Thermal stability and fire safety of polycarbonate flame retarded by the brominated flame retardant and a non-antimony synergistic agent

Aiming at developing a non-antimony synergistic agent of BFR and improving the high heat and smoke release of BFR due to its gaseous phase flame retardant mechanism, CeHPP was synthesized through hydrothermal reflux method and introduced into PC/DBDPO through melt blending. The morphology, chemical structure and thermal stability of CeHPP were characterized through SEM, FTIT and TG analysis, while the flame retardancy of PC/DBDPO/Sb 2 O 3 and PC/DBDPO/CeHPP composites were compared and discussed in detail. To our delight, CeHPP showed more excellent synergistic effect with DBDPO than Sb 2 O 3 in PC matrix.
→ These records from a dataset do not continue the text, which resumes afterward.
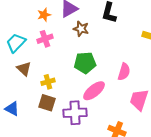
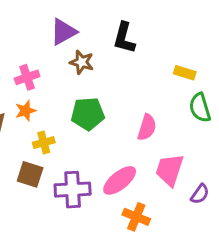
orange star: (44, 15) -> (26, 111), moved
yellow cross: (48, 82) -> (44, 143), moved
pink ellipse: (94, 91) -> (120, 180), moved

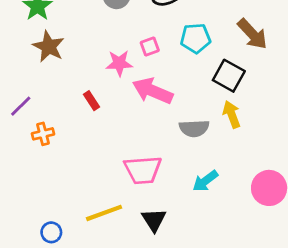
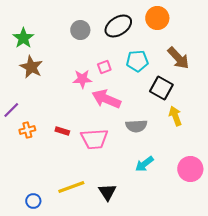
red rectangle: (92, 101) -> (62, 131), moved, turned -40
yellow arrow: (232, 114) -> (175, 116), moved
pink trapezoid: (143, 170) -> (94, 139), moved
For PC/DBDPO/CeHPP (92/7/1, wt%), the sample was not ignited, the value of limited oxygen index (LOI) went up to 39.2% and it reached UL 94 V0 rating in vertical burning test, while the Izod impact strength, elongation at break and Young’s modulus were almost kept same with those of pure PC. Moreover, according to the cone calorimetry, CeHPP and DBDPO/CeHPP could efficiently suppress the heat and smoke release of PC composites, while DBDPO and DBDPO/Sb 2 O 3 would accelerate the heat and smoke release during combustion The synergistic flame retardant mechanism verified that the char-barrier effect of CeHPP transferred the free-radical-trapping effect of BFRs from the gaseous phase to the condensed phase, which interfered the chain oxidation reaction of free-radicals and inhibiting the release and spread of gases and smoke.